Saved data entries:

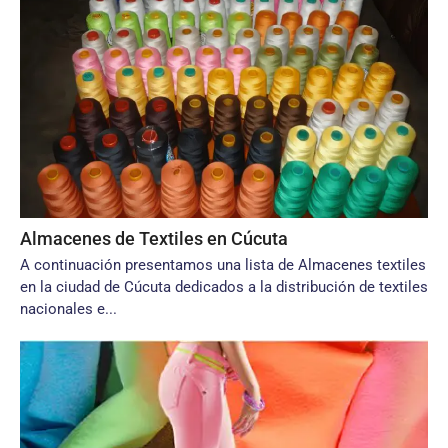
Almacenes de Textiles en Cúcuta
A continuación presentamos una lista de Almacenes textiles
en la ciudad de Cúcuta dedicados a la distribución de textiles
nacionales e...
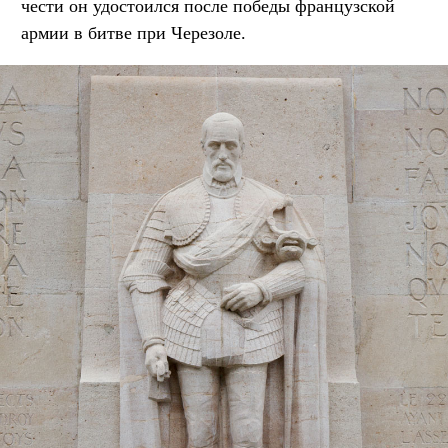
чести он удостоился после победы французской
армии в битве при Черезоле.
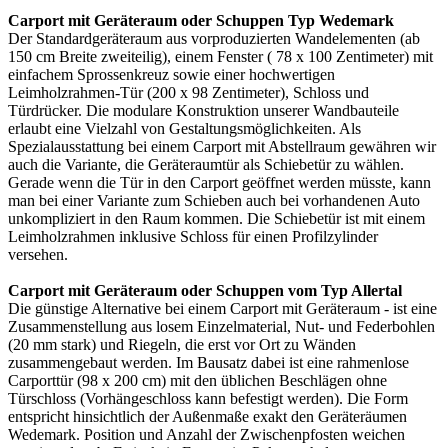
Carport mit Geräteraum oder Schuppen Typ Wedemark
Der Standardgeräteraum aus vorproduzierten Wandelementen (ab
150 cm Breite zweiteilig), einem Fenster ( 78 x 100 Zentimeter) mit
einfachem Sprossenkreuz sowie einer hochwertigen
Leimholzrahmen-Tür (200 x 98 Zentimeter), Schloss und
Türdrücker. Die modulare Konstruktion unserer Wandbauteile
erlaubt eine Vielzahl von Gestaltungsmöglichkeiten. Als
Spezialausstattung bei einem
Carport
mit Abstellraum gewähren wir
auch die Variante, die Geräteraumtür als Schiebetür zu wählen.
Gerade wenn die Tür in den Carport geöffnet werden müsste, kann
man bei einer Variante zum Schieben auch bei vorhandenen Auto
unkompliziert in den Raum kommen. Die Schiebetür ist mit einem
Leimholzrahmen inklusive Schloss für einen Profilzylinder
versehen.
Carport mit Geräteraum oder Schuppen vom Typ Allertal
Die günstige Alternative bei einem Carport mit Geräteraum - ist eine
Zusammenstellung aus losem Einzelmaterial, Nut- und Federbohlen
(20 mm stark) und Riegeln, die erst vor Ort zu Wänden
zusammengebaut werden. Im Bausatz dabei ist eine rahmenlose
Carporttür (98 x 200 cm) mit den üblichen Beschlägen ohne
Türschloss (Vorhängeschloss kann befestigt werden). Die Form
entspricht hinsichtlich der Außenmaße exakt den Geräteräumen
Wedemark. Position und Anzahl der Zwischenpfosten weichen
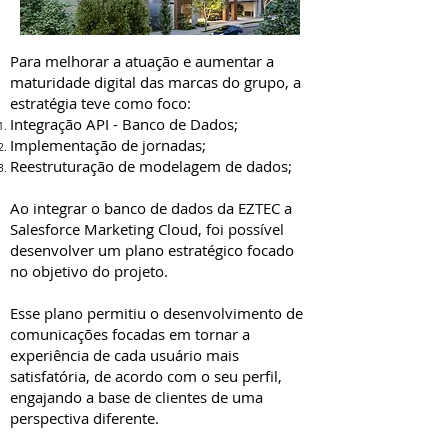
Para melhorar a atuação e aumentar a
maturidade digital das marcas do grupo, a
estratégia teve como foco:
Integração API - Banco de Dados;
Implementação de jornadas;
Reestruturação de modelagem de dados;
Ao integrar o banco de dados da EZTEC a
Salesforce Marketing Cloud, foi possível
desenvolver um plano estratégico focado
no objetivo do projeto.
Esse plano permitiu o desenvolvimento de
comunicações focadas em tornar a
experiência de cada usuário mais
satisfatória, de acordo com o seu perfil,
engajando a base de clientes de uma
perspectiva diferente.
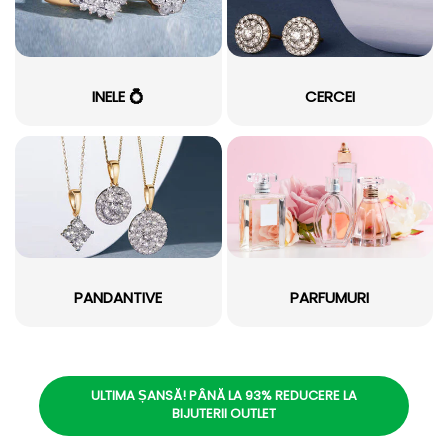
INELE 💍
CERCEI
PANDANTIVE
PARFUMURI
ULTIMA ȘANSĂ! PÂNĂ LA 93% REDUCERE LA
BIJUTERII OUTLET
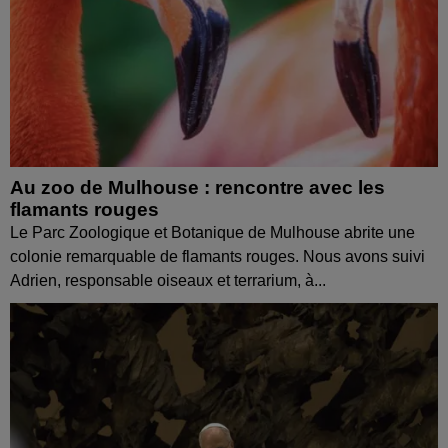
Au zoo de Mulhouse : rencontre avec les
flamants rouges
Le Parc Zoologique et Botanique de Mulhouse abrite une
colonie remarquable de flamants rouges. Nous avons suivi
Adrien, responsable oiseaux et terrarium, à...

§ **WHAT THIS TASK INVOLVES**: The reply should hold every line of the records unchanged and no pictures.

§ **OUTPUT OF THE TASK**:
Almacenes de Textiles en Cúcuta
A continuación presentamos una lista de Almacenes textiles
en la ciudad de Cúcuta dedicados a la distribución de textiles
nacionales e...
чести он удостоился после победы французской
армии в битве при Черезоле.
Carport mit Geräteraum oder Schuppen Typ Wedemark
Der Standardgeräteraum aus vorproduzierten Wandelementen (ab
150 cm Breite zweiteilig), einem Fenster ( 78 x 100 Zentimeter) mit
einfachem Sprossenkreuz sowie einer hochwertigen
Leimholzrahmen-Tür (200 x 98 Zentimeter), Schloss und
Türdrücker. Die modulare Konstruktion unserer Wandbauteile
erlaubt eine Vielzahl von Gestaltungsmöglichkeiten. Als
Spezialausstattung bei einem
Carport
mit Abstellraum gewähren wir
auch die Variante, die Geräteraumtür als Schiebetür zu wählen.
Gerade wenn die Tür in den Carport geöffnet werden müsste, kann
man bei einer Variante zum Schieben auch bei vorhandenen Auto
unkompliziert in den Raum kommen. Die Schiebetür ist mit einem
Leimholzrahmen inklusive Schloss für einen Profilzylinder
versehen.
Carport mit Geräteraum oder Schuppen vom Typ Allertal
Die günstige Alternative bei einem Carport mit Geräteraum - ist eine
Zusammenstellung aus losem Einzelmaterial, Nut- und Federbohlen
(20 mm stark) und Riegeln, die erst vor Ort zu Wänden
zusammengebaut werden. Im Bausatz dabei ist eine rahmenlose
Carporttür (98 x 200 cm) mit den üblichen Beschlägen ohne
Türschloss (Vorhängeschloss kann befestigt werden). Die Form
entspricht hinsichtlich der Außenmaße exakt den Geräteräumen
Wedemark. Position und Anzahl der Zwischenpfosten weichen
Para melhorar a atuação e aumentar a
maturidade digital das marcas do grupo, a
estratégia teve como foco:
Integração API - Banco de Dados;
Implementação de jornadas;
Reestruturação de modelagem de dados;
Ao integrar o banco de dados da EZTEC a
Salesforce Marketing Cloud, foi possível
desenvolver um plano estratégico focado
no objetivo do projeto.
Esse plano permitiu o desenvolvimento de
comunicações focadas em tornar a
experiência de cada usuário mais
satisfatória, de acordo com o seu perfil,
engajando a base de clientes de uma
perspectiva diferente.
INELE 💍
CERCEI
PANDANTIVE
PARFUMURI
ULTIMA ȘANSĂ! PÂNĂ LA 93% REDUCERE LA
BIJUTERII OUTLET
Au zoo de Mulhouse : rencontre avec les
flamants rouges
Le Parc Zoologique et Botanique de Mulhouse abrite une
colonie remarquable de flamants rouges. Nous avons suivi
Adrien, responsable oiseaux et terrarium, à...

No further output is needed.